---------- Records provided

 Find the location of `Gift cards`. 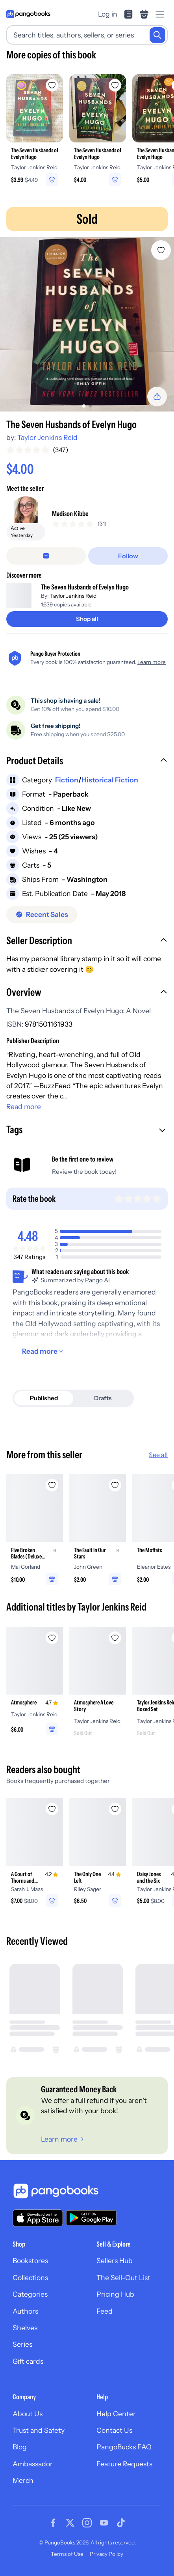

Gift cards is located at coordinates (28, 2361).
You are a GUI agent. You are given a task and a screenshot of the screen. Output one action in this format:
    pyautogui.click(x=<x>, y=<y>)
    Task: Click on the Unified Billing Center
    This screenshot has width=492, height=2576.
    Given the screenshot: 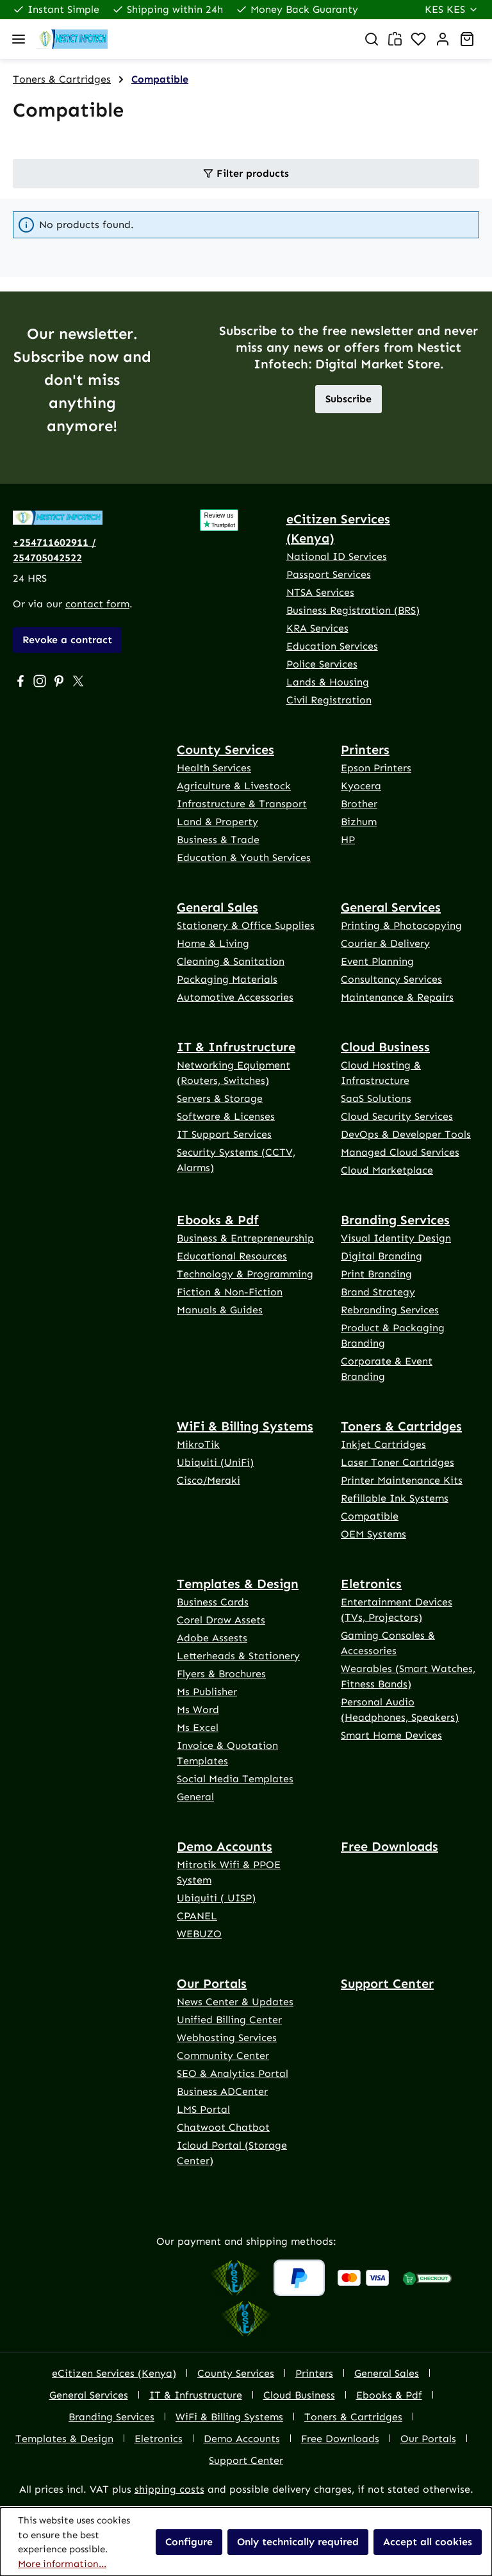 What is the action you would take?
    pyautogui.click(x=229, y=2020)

--------------------

_Try it_
Only the lines from the start of the records through the line containing "Task: Click on the Unified Billing Center" should be repeated, word for word, with the pictures left out.

_Answer box_
 Find the location of `Gift cards`. 

Gift cards is located at coordinates (28, 2361).
You are a GUI agent. You are given a task and a screenshot of the screen. Output one action in this format:
    pyautogui.click(x=<x>, y=<y>)
    Task: Click on the Unified Billing Center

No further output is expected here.